Note: the text interview below is much shorter than our recorded interview. Use the playback tools above to listen to the in-depth interview.
(Recorded at Museum for a Day)
GRETA ERICSON: My name is Greta Ericson, and I came originally to St. Helena in 1965 from the Sonoma area. We lived there ten years in Sonoma, but before that, we actually came from the East Coast, New York State and Connecticut. My time in the St. Helena area, we happened to be fortunate enough to be able to lease the old Bourn mansion on Sulphur Springs Road. A big red house, it was wonderful, on the corner of Crane and Sulphur Springs.
And it was a historic house. We lived there 16 years always thinking we would buy it, but the heirs to the Bourn family really decided to keep it and we then moved into town. I started a dress shop in 1968, in November of ’68, called Wine Country Clothes, and it was very successful.
We were there until 1980 on the corner of Hunt and Main Street, that old stone building. I named that building, by the way, Cornerstone, because after I sold the dress shop, I ran a hotel that was above the dress shop and refurbished the top of that building. It was, before that, it was kind of, it was called the Valley Hotel, and it was kind of transient where people living on Social Security and you know, the room was rented for ten dollars a night and that type of thing. But it’s a fabulous old building that was built in 1890.
Anyway, after I sold the shop, I went into real estate. However, in 1973, I joined the Chamber of Commerce, or ’72, and in ’73 I was their President, and in ’74, I ran for a seat on the city council to be a councilwoman. However, in those days, if you got the most votes — there were three seats open and if you got the most votes, you were automatically the Mayor, and I did get the most votes. You have to realize I had the dress shop in town and knew every woman that came in to be fitted for one thing or another. It was a very definite edge.

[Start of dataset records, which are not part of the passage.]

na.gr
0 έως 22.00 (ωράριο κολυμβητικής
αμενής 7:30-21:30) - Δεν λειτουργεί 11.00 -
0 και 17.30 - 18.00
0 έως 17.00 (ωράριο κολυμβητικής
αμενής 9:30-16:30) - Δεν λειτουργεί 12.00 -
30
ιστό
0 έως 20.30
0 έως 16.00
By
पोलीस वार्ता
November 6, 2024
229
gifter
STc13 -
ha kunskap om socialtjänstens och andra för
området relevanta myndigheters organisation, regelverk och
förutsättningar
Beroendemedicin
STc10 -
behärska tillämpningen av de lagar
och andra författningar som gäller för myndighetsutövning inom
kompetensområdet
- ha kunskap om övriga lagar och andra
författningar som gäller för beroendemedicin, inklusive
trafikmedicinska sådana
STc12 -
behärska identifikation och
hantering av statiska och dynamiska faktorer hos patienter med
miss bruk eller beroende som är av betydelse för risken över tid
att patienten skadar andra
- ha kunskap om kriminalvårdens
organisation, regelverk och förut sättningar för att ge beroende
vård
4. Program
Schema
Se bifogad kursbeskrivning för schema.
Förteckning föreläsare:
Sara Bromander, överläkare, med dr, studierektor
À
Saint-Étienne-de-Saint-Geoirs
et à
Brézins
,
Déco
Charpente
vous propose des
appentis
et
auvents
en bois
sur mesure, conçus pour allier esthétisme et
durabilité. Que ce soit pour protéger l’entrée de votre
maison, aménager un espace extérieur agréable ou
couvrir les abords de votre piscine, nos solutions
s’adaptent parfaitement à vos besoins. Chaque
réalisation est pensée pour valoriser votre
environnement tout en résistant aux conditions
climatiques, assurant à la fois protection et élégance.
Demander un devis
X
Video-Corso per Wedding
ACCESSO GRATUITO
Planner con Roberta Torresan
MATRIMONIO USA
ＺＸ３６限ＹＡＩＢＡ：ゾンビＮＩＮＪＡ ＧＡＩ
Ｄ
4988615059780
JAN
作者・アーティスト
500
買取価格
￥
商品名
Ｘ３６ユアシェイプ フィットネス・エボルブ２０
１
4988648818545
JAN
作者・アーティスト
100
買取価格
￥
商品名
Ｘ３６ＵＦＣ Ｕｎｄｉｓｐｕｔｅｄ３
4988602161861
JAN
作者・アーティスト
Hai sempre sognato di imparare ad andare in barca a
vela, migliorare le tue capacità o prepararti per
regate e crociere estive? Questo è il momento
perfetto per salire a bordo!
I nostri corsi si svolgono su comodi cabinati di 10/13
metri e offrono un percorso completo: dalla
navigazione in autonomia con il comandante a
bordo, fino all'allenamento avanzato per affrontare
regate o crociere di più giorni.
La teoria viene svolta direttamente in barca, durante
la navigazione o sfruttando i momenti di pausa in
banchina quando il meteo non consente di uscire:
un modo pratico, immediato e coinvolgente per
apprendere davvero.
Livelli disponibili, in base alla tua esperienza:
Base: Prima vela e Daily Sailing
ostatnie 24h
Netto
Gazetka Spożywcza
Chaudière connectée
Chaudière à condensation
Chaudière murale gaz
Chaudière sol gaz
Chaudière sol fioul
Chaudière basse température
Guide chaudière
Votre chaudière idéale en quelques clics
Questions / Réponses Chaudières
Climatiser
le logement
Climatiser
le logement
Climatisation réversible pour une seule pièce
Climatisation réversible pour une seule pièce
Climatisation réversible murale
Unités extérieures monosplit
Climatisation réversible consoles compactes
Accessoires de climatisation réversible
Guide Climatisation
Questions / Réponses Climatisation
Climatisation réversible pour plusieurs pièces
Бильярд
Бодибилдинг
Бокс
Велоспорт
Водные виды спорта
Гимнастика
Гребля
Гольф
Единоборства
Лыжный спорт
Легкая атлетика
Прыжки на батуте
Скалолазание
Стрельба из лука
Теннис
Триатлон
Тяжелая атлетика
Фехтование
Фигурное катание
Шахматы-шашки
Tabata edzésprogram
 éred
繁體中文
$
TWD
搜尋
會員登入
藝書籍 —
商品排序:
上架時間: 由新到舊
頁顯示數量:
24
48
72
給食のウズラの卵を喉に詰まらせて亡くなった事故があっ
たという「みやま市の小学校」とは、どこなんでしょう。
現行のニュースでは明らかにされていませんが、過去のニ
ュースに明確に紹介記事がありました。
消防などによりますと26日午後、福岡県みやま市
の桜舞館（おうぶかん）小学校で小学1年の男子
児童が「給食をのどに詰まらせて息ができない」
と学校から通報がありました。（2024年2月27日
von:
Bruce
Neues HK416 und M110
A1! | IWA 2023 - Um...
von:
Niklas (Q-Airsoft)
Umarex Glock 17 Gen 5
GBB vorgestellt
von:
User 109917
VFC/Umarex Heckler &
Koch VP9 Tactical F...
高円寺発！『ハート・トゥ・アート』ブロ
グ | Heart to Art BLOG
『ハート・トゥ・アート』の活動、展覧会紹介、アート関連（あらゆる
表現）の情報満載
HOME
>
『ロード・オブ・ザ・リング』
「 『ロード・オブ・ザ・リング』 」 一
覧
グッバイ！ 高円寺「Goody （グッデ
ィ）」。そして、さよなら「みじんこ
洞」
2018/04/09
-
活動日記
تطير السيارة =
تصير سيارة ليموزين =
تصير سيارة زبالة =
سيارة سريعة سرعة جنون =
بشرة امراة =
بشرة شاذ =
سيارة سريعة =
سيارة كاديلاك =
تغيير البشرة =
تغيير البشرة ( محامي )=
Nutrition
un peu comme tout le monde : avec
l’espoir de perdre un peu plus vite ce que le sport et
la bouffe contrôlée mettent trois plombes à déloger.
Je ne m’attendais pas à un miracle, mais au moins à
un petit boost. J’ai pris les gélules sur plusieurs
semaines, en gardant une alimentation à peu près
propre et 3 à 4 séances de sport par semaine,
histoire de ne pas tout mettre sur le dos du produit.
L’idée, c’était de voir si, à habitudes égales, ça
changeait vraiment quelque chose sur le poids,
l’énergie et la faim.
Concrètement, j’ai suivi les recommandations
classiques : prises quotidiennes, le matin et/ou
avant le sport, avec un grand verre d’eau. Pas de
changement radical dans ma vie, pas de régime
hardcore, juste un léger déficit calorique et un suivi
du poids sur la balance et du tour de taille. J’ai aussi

Anyway, the job was very rewarding in the sense that it gave me great satisfaction to pull all of the parking meters out of town and change the facade of St. Helena. It just little by little, St. Helena took on a nice ambiance. It made a difference because we just appreciated it so much, and selling in real estate was interesting too, and I feel that it was a wonderful thing to be able to contribute to St. Helena.
I’m responsible one time for saving the tunnel of trees. They were supposed to be marked to be cut down, and I had all the children in the town write letters and everything, and we had almost 3,000 letters and stopped it right there. And Dupont Corporation came in and gave some medicine for the trees so that they wouldn’t get diseased and so on, and we still got the trees so that’s wonderful.
INTERVIEWER: That’s wonderful.
GRETA ERICSON: I had brought in the Woodbridge, the housing development for older people, on the end of one street, and I’m very proud of that. Several things like that. I think that a woman in the position on the council is a housekeeper, more of a housekeeper than a man is. I think they look at small things and change it. It was a rewarding experience and I wouldn’t trade it for anything.
What else can I say. I love the town. I’ve been a member of Soroptimist Club here for 35 years and was Citizen of the Year in 2000, and I appreciated it very much so I’ll just live and die right here.